> About this exercise:
The records below are to be transcribed exactly, with the pictures removed.

[Extracted data Boundary: Start]

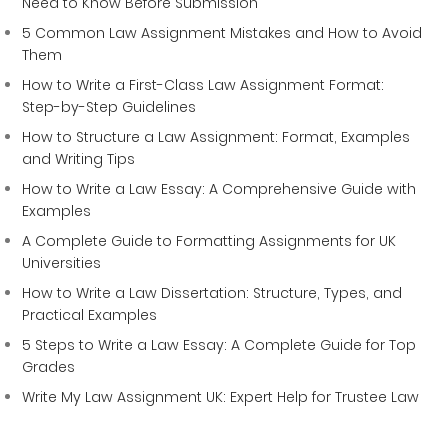
Need to Know Before Submission
5 Common Law Assignment Mistakes and How to Avoid
Them
How to Write a First-Class Law Assignment Format:
Step-by-Step Guidelines
How to Structure a Law Assignment: Format, Examples
and Writing Tips
How to Write a Law Essay: A Comprehensive Guide with
Examples
A Complete Guide to Formatting Assignments for UK
Universities
How to Write a Law Dissertation: Structure, Types, and
Practical Examples
5 Steps to Write a Law Essay: A Complete Guide for Top
Grades
Write My Law Assignment UK: Expert Help for Trustee Law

[Extracted data Boundary: End]

> Answer to the exercise:
Need to Know Before Submission
5 Common Law Assignment Mistakes and How to Avoid
Them
How to Write a First-Class Law Assignment Format:
Step-by-Step Guidelines
How to Structure a Law Assignment: Format, Examples
and Writing Tips
How to Write a Law Essay: A Comprehensive Guide with
Examples
A Complete Guide to Formatting Assignments for UK
Universities
How to Write a Law Dissertation: Structure, Types, and
Practical Examples
5 Steps to Write a Law Essay: A Complete Guide for Top
Grades
Write My Law Assignment UK: Expert Help for Trustee Law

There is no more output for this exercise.